# Chapter 5: Convolutional Neural Networks

Convolutional Neural Networks (CNNs), or ConvNets, are a special class of feedforward networks; they are primarily used for computer vision tasks, but have also been adapted to other domains with unstructured data, such as natural language processing. As they are feedforward networks, they are very similar to the simple networks that we just learned about; information passes through them in one direction, and they are made up of layers, weights, and biases.

In [None]:
## imports 
import pandas as pd 
import numpy as np
import tensorflow as tf
import os
import cv2

#### Preprocess the image data

In [None]:
dogs_dir = '/users/patricksmith/desktop/Chp5/dataset/training/dogs/'
cats_dir = '/users/patricksmith/desktop/Chp5/dataset/training/cats/'

In [None]:
dog_images = [dogs_dir + i for i in os.listdir(dogs_dir) if 'dog' in i]
cat_images = [cats_dir + i for i in os.listdir(cats_dir) if 'cat' in i]

#### Pre-Process the images
This preprocessing code for the images is from @jshin49 on GitHub

In [None]:
def process_image(img, img_size, pixel_depth):
    img = cv2.imread(img, cv2.IMREAD_COLOR)
    if (img.shape[0] >= img.shape[1]): 
        resizeto = (img_size, int(
            round(img_size * (float(img.shape[1]) / img.shape[0]))))
    else:
        resizeto = (
            int(round(img_size * (float(img.shape[0]) / img.shape[1]))), img_size)

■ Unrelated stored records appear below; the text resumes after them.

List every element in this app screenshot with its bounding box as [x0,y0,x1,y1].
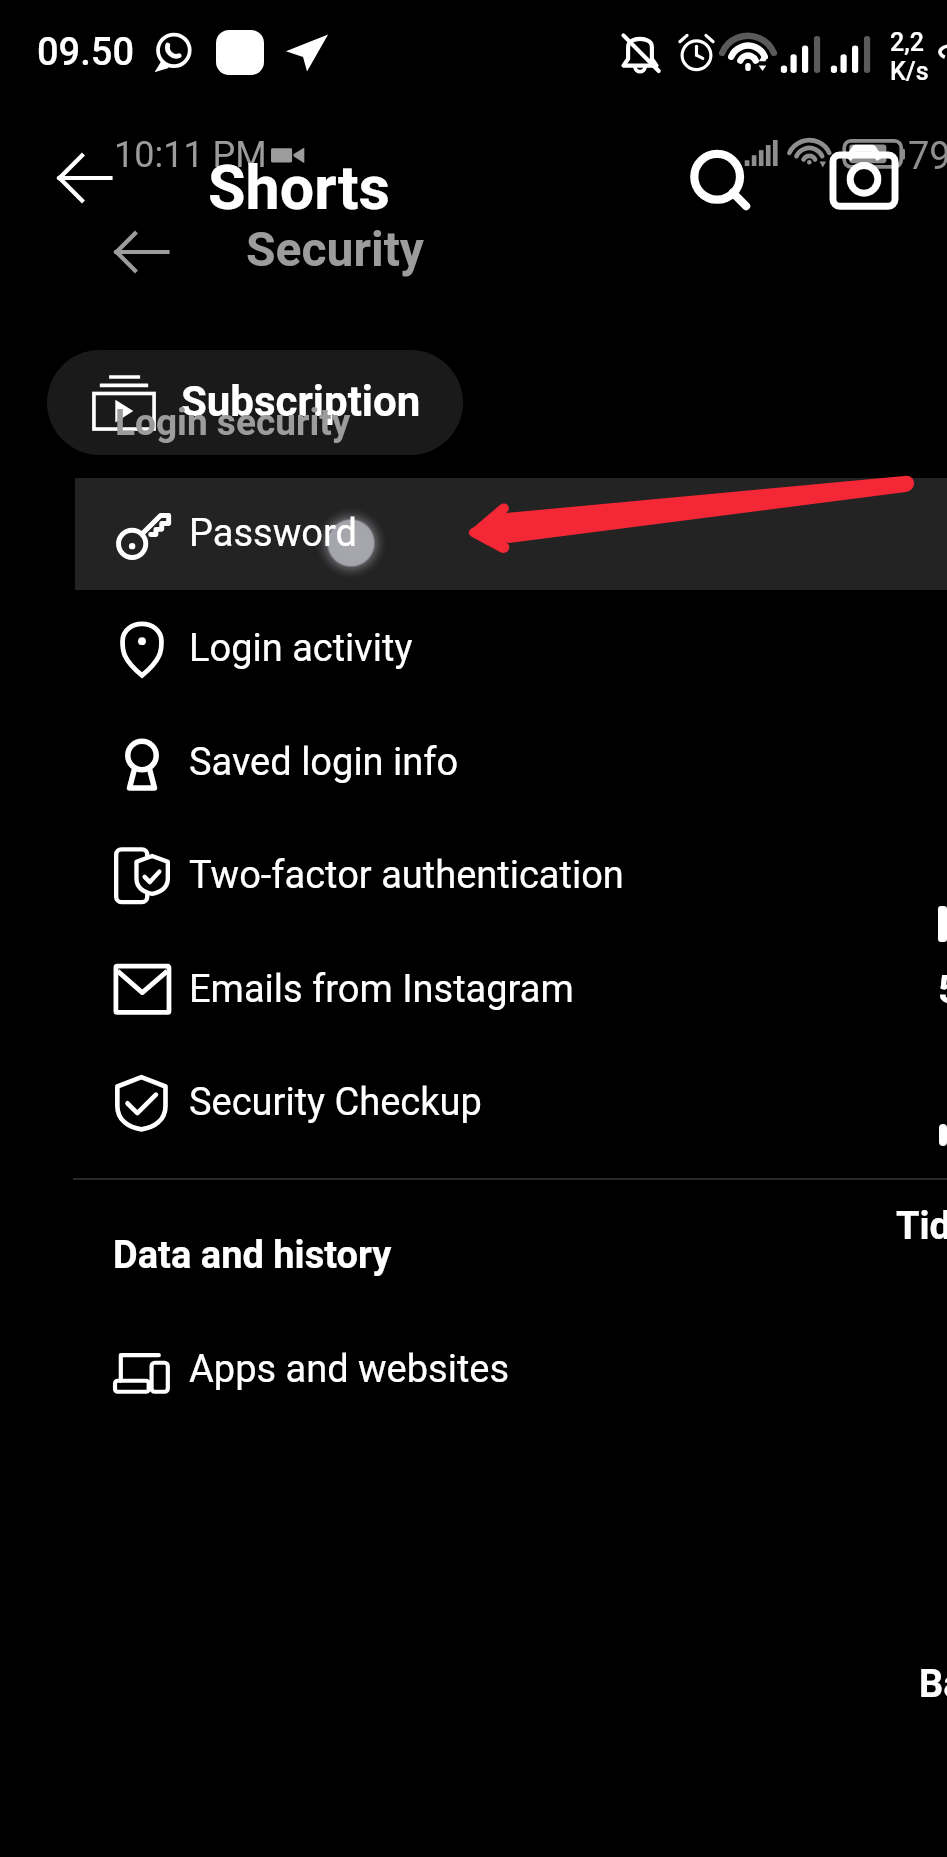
button[interactable]: Security Checkup [75,1047,947,1159]
button[interactable]: Apps and websites [75,1314,947,1426]
staticText: Shorts [208,152,390,223]
staticText: Security Checkup [189,1080,482,1125]
staticText: 09.50 [37,30,135,75]
staticText: Emails from Instagram [189,967,574,1012]
button[interactable]: Subscription [47,350,463,455]
staticText: 10:11 PM [114,134,267,176]
button[interactable]: Emails from Instagram [75,934,947,1046]
staticText: Ba [919,1662,947,1707]
staticText: 2,2 [890,28,924,57]
button[interactable]: Login activity [75,593,947,705]
staticText: Login activity [189,626,413,671]
button[interactable]: Back [58,154,112,202]
staticText: 5 [938,968,947,1013]
staticText: Login security [115,401,351,444]
button[interactable]: Password [75,478,947,590]
staticText: Saved login info [189,740,459,785]
button[interactable]: Saved login info [75,707,947,819]
staticText: Data and history [113,1233,392,1278]
staticText: Two-factor authentication [189,853,624,898]
staticText: 79 [908,134,947,179]
button[interactable]: Two-factor authentication [75,820,947,932]
button[interactable]: Camera [831,147,897,208]
staticText: Password [189,511,357,556]
staticText: Security [246,221,424,277]
staticText: K/s [890,57,929,86]
staticText: Tid [896,1204,947,1249]
staticText: Apps and websites [189,1347,510,1392]
button[interactable]: Search [690,150,751,211]
staticText: Subscription [181,377,421,426]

    img = cv2.resize(img, (resizeto[1], resizeto[
        0]), interpolation=cv2.INTER_CUBIC)
    img = cv2.copyMakeBorder(
        img, 0, img_size - img.shape[0], 0, img_size - img.shape[1], cv2.BORDER_CONSTANT, 0)

    img = normalize_image(img, pixel_depth)

    return img[:, :, ::-1]

In [None]:
def normalize_image(image, pixel_depth):
    image_data = np.array(image, dtype=np.float32)
    image_data[:, :, 0] = (image_data[:, :, 0].astype(
        float) - pixel_depth / 2) / pixel_depth
    image_data[:, :, 1] = (image_data[:, :, 1].astype(
        float) - pixel_depth / 2) / pixel_depth
    image_data[:, :, 2] = (image_data[:, :, 2].astype(
        float) - pixel_depth / 2) / pixel_depth

    return image_data

#### Process the images

In [None]:
depth = 255.0
image_size = 64

In [None]:
training_dogs = []
training_cats = []

for dog in dog_images:
    p_image = process_image(dog, image_size, depth)
    training_dogs.append([np.array(p_image), 1])

for cat in cat_images:
    p_image = process_image(cat, image_size, depth)
    training_cats.append([np.array(p_image), 0])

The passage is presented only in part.